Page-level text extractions
☆ ☆ ☆ ☆ ☆ ☆ ☆

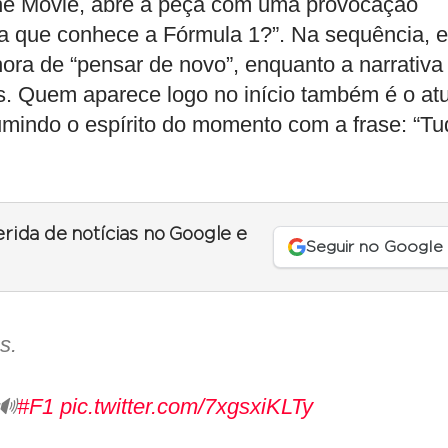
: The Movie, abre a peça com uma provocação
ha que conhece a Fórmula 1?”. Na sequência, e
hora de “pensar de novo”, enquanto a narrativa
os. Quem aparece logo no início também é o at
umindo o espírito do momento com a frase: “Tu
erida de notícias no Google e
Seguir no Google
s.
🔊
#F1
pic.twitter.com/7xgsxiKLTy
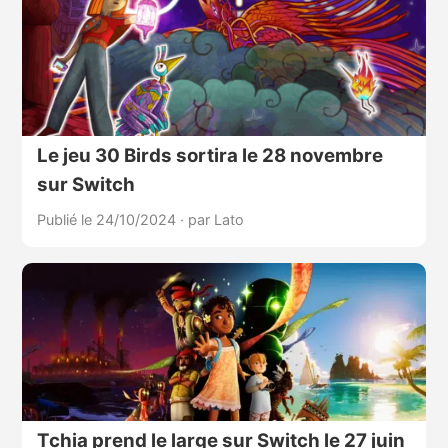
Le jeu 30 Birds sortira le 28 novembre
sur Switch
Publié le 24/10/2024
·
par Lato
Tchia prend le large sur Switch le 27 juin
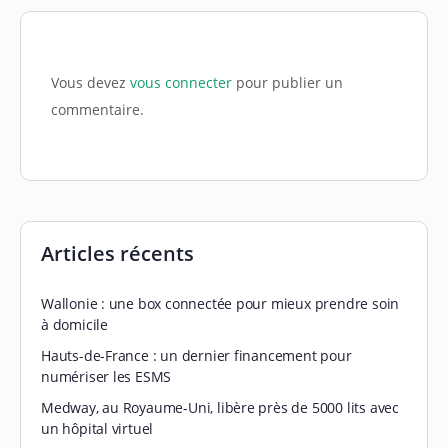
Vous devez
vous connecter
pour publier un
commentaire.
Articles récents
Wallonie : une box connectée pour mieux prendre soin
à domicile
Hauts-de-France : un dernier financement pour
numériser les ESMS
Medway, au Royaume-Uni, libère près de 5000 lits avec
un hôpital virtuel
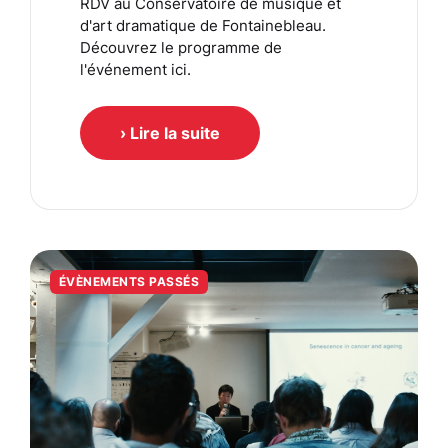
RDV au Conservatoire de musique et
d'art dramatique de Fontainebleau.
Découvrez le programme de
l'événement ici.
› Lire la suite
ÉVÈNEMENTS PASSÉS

☆ ☆ ☆ ☆ ☆ ☆ ☆

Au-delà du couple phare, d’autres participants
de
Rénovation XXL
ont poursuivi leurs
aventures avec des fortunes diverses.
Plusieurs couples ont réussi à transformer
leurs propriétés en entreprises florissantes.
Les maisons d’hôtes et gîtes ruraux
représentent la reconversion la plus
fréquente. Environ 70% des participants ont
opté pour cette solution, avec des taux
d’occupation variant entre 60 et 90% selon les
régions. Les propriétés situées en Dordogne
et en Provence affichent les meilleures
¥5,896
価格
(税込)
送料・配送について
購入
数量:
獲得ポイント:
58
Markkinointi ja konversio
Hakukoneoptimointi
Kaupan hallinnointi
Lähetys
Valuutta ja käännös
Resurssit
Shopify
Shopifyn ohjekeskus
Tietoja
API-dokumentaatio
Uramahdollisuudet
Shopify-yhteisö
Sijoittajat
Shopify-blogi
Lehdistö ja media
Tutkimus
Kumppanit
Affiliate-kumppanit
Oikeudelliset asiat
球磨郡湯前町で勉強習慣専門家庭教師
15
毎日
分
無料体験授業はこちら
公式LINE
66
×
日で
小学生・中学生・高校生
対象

☆ ☆ ☆ ☆ ☆ ☆ ☆

» Required work
Every line above holding the string "propriétés" should be listed.

» Result
leurs propriétés en entreprises florissantes.
régions. Les propriétés situées en Dordogne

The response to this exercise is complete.